### Exercise:
With the pictures left out, copy the listing below exactly.

(Data shown begins)

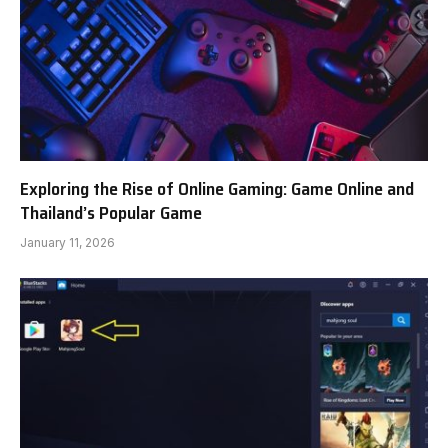
Exploring the Rise of Online Gaming: Game Online and
Thailand’s Popular Game
January 11, 2026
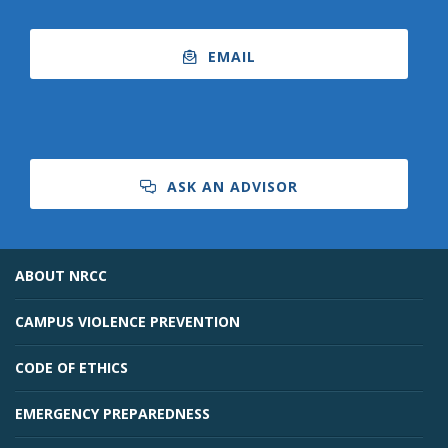
EMAIL
ASK AN ADVISOR
ABOUT NRCC
CAMPUS VIOLENCE PREVENTION
CODE OF ETHICS
EMERGENCY PREPAREDNESS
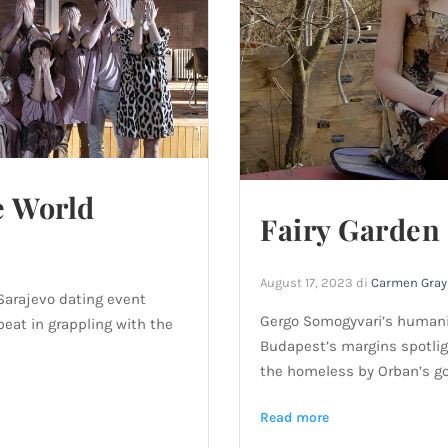
e World
Fairy Garden
August 17, 2023
di
Carmen Gray
 Sarajevo dating event
Gergo Somogyvari’s humanist
fbeat in grappling with the
Budapest’s margins spotlig
the homeless by Orban’s g
Read more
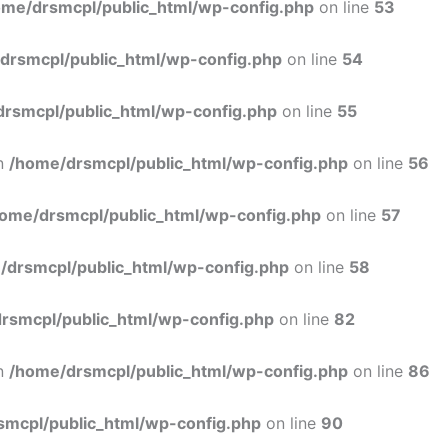
ome/drsmcpl/public_html/wp-config.php
on line
53
drsmcpl/public_html/wp-config.php
on line
54
rsmcpl/public_html/wp-config.php
on line
55
in
/home/drsmcpl/public_html/wp-config.php
on line
56
ome/drsmcpl/public_html/wp-config.php
on line
57
/drsmcpl/public_html/wp-config.php
on line
58
rsmcpl/public_html/wp-config.php
on line
82
in
/home/drsmcpl/public_html/wp-config.php
on line
86
smcpl/public_html/wp-config.php
on line
90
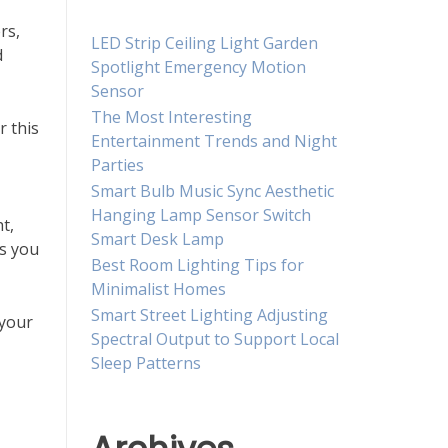
rs,
LED Strip Ceiling Light Garden
d
Spotlight Emergency Motion
Sensor
The Most Interesting
r this
Entertainment Trends and Night
Parties
Smart Bulb Music Sync Aesthetic
Hanging Lamp Sensor Switch
ht,
Smart Desk Lamp
es you
Best Room Lighting Tips for
Minimalist Homes
Smart Street Lighting Adjusting
 your
Spectral Output to Support Local
Sleep Patterns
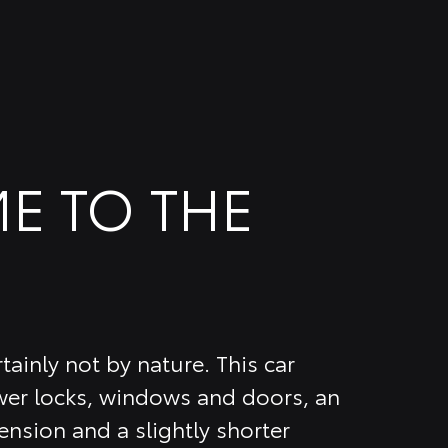
E TO THE
tainly not by nature. This car
er locks, windows and doors, an
nsion and a slightly shorter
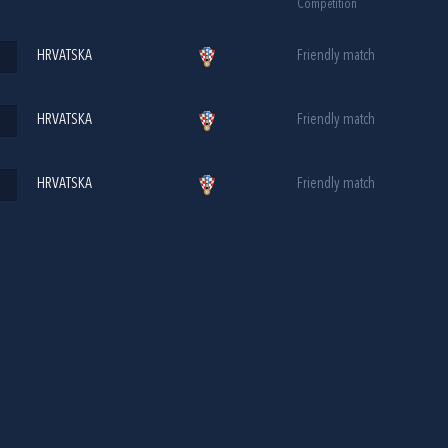
Competition
HRVATSKA
Friendly match
HRVATSKA
Friendly match
HRVATSKA
Friendly match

(Data shown ends)

### Result below:
Exploring the Rise of Online Gaming: Game Online and
Thailand’s Popular Game
January 11, 2026
EMAIL
ASK AN ADVISOR
ABOUT NRCC
CAMPUS VIOLENCE PREVENTION
CODE OF ETHICS
EMERGENCY PREPAREDNESS
e World
Fairy Garden
August 17, 2023
di
Carmen Gray
 Sarajevo dating event
Gergo Somogyvari’s humanist
fbeat in grappling with the
Budapest’s margins spotlig
the homeless by Orban’s g
Read more
ome/drsmcpl/public_html/wp-config.php
on line
53
drsmcpl/public_html/wp-config.php
on line
54
rsmcpl/public_html/wp-config.php
on line
55
in
/home/drsmcpl/public_html/wp-config.php
on line
56
ome/drsmcpl/public_html/wp-config.php
on line
57
/drsmcpl/public_html/wp-config.php
on line
58
rsmcpl/public_html/wp-config.php
on line
82
in
/home/drsmcpl/public_html/wp-config.php
on line
86
smcpl/public_html/wp-config.php
on line
90
rs,
LED Strip Ceiling Light Garden
d
Spotlight Emergency Motion
Sensor
The Most Interesting
r this
Entertainment Trends and Night
Parties
Smart Bulb Music Sync Aesthetic
Hanging Lamp Sensor Switch
ht,
Smart Desk Lamp
es you
Best Room Lighting Tips for
Minimalist Homes
Smart Street Lighting Adjusting
 your
Spectral Output to Support Local
Sleep Patterns
E TO THE
tainly not by nature. This car
er locks, windows and doors, an
nsion and a slightly shorter
Competition
HRVATSKA
Friendly match
HRVATSKA
Friendly match
HRVATSKA
Friendly match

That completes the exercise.